From: Rick McCallister
Message: 61228
Date: 2008-11-02
--- On Sun, 11/2/08, tgpedersen <tgpedersen@...> wrote:
. . .
>
> I remember as a kid at the age where everything has to be
> correct and
> everything else is intensely embarrassing I went to Sweden
> with my
> parents, and people talked to and I read signs in shops and
> I could
> barely understand some of it; I remember the conflict I had
> between
> the impulse to set people right as I would have done
> remorselessly
> with someone who spoke a ridiculous dialect of Danish, and
> my more
> adult restraint that these were people over whom I had no
> say to
> correct them. The idea that other people's related
> speech is in some
> fashion just as good as your own is something that is
> forced upon you
> if you are a speaker of a small language, one's
> immediate reaction is
> to deny it and continue the shibboleth behavior which comes
> natural to
> you.

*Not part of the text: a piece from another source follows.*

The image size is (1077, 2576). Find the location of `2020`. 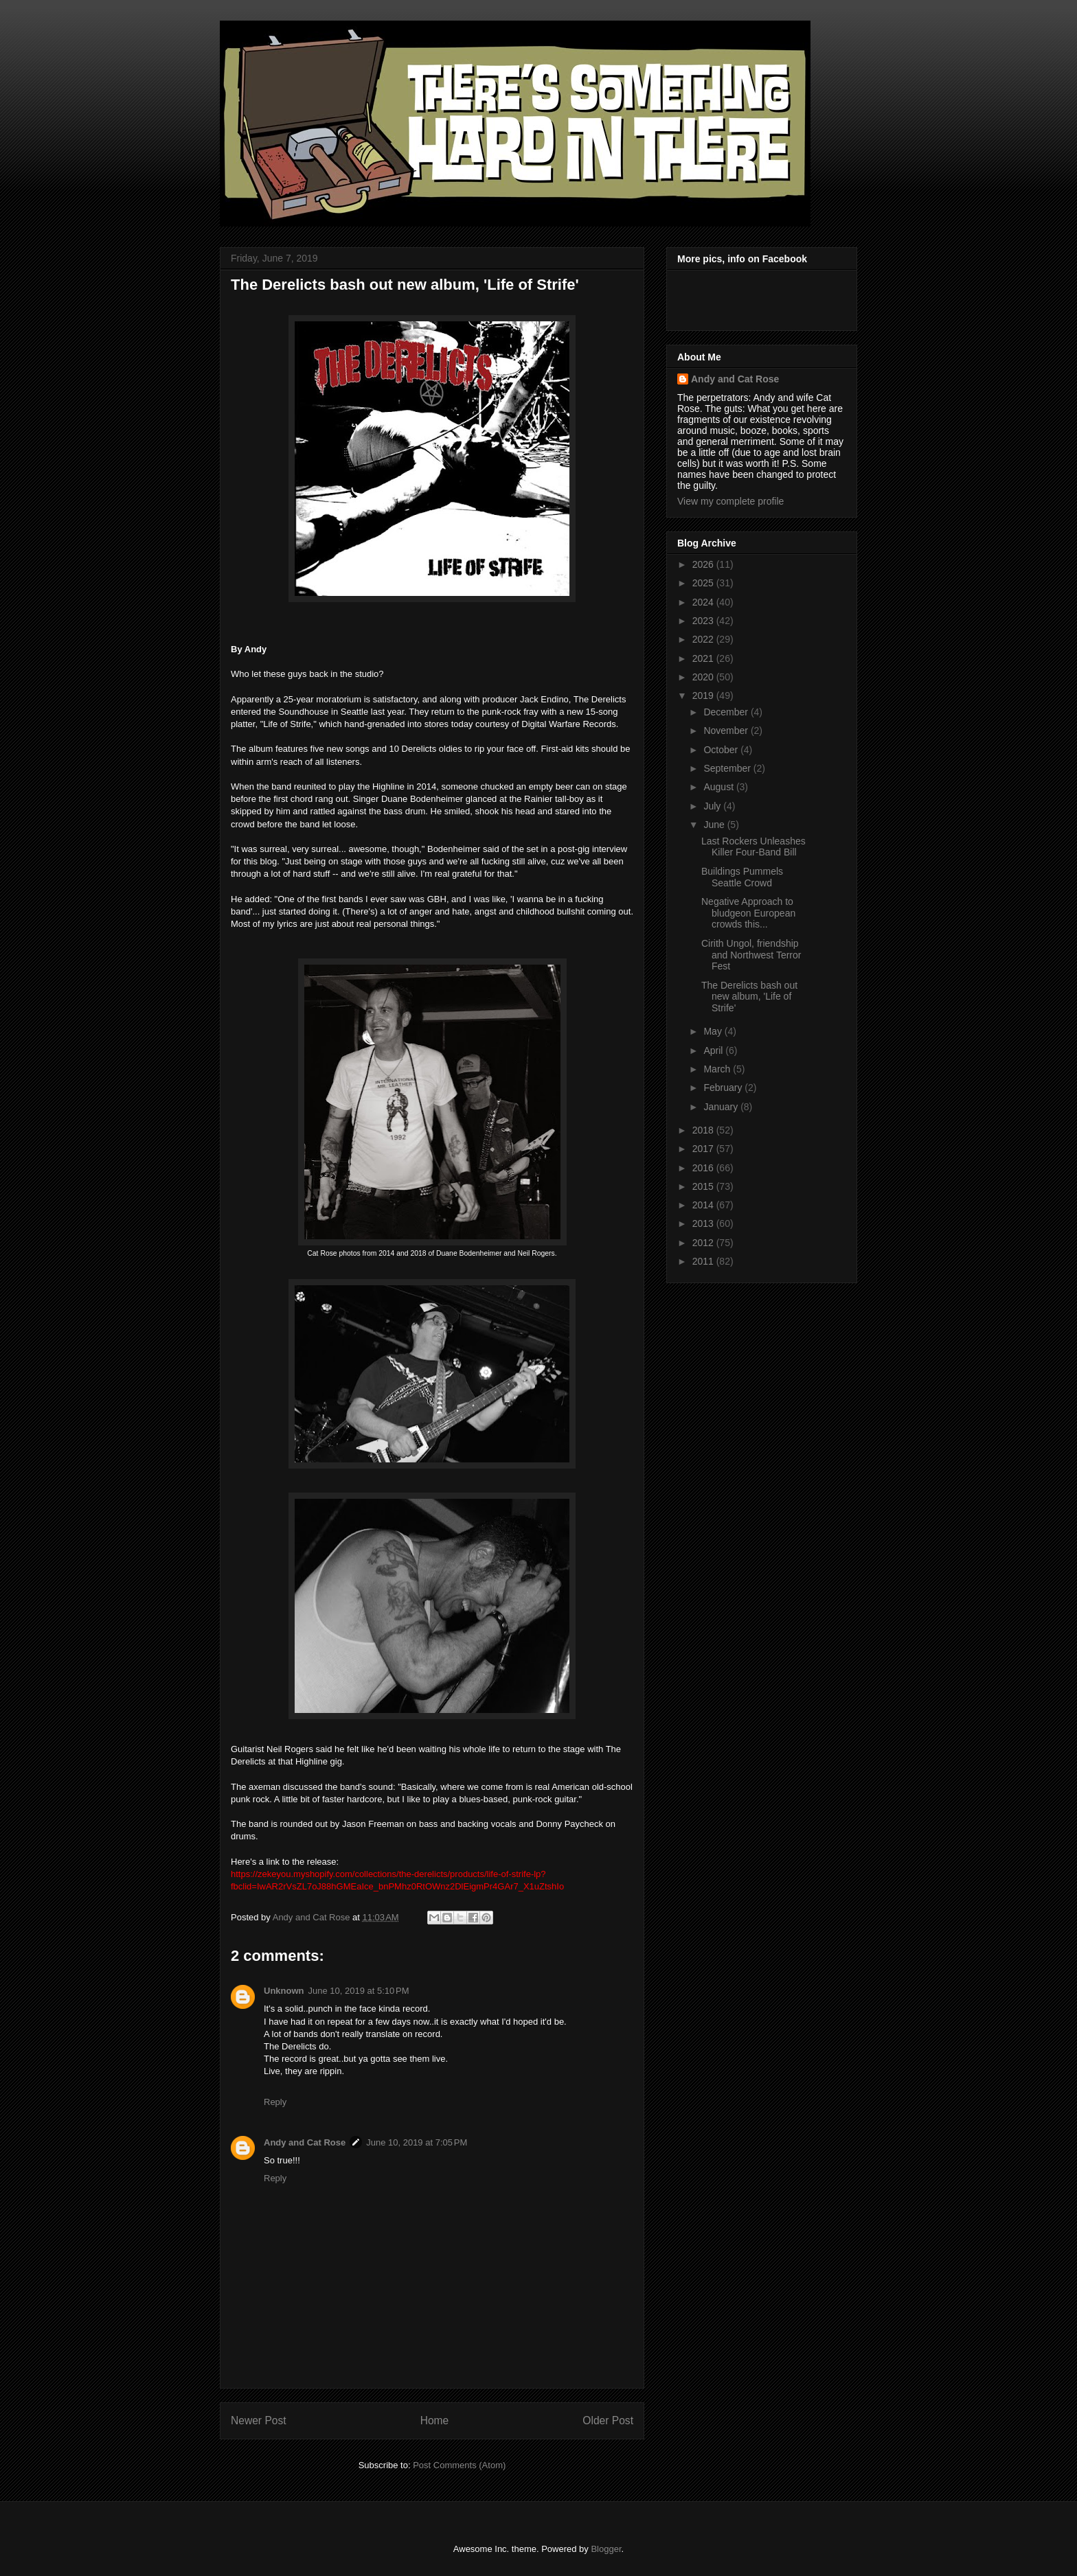 2020 is located at coordinates (704, 676).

Speakers of languages with many speakers can afford
> that, also
> the general tendency today to despise restraint as a sign
> of weakness
> reinforces that behavior.
>
>
> Torsten
I disagree. On the whole, Americans don't have problems with regional accents. And remember that English is much more inclusive than many "smaller languages" in that it includes what in Scandinavia et al. would be considered a collection of different languages I've been to Caribbean Central American and to San Andrés, Colombia where people speak an "English" that for the first 2 days was almost completely unintelligeble, yet it's still considered as "English" by its speakers and by all English speakers other than linguists, who call it Costa Rican English Creole and San Andres English Creole and see it as a sibset of Western Caribbean English Creole. I work with Africans who pronounce English as if it were West African Krio but no one challenges what they speak as "English." I work with people who come from countries where English is not a first language for anyone (AFAIK), such as Bangladesh and Ghana (where I'm told there is no English Creole), yet
their heavily accented English is readily accepted as "Ghanaian English" and "Bangladeshi English."
I'm told that German and Italian "dialects" as a whole are more divergent than Continental Scandinavian as well, yet the speakers are considered as speaking the national language.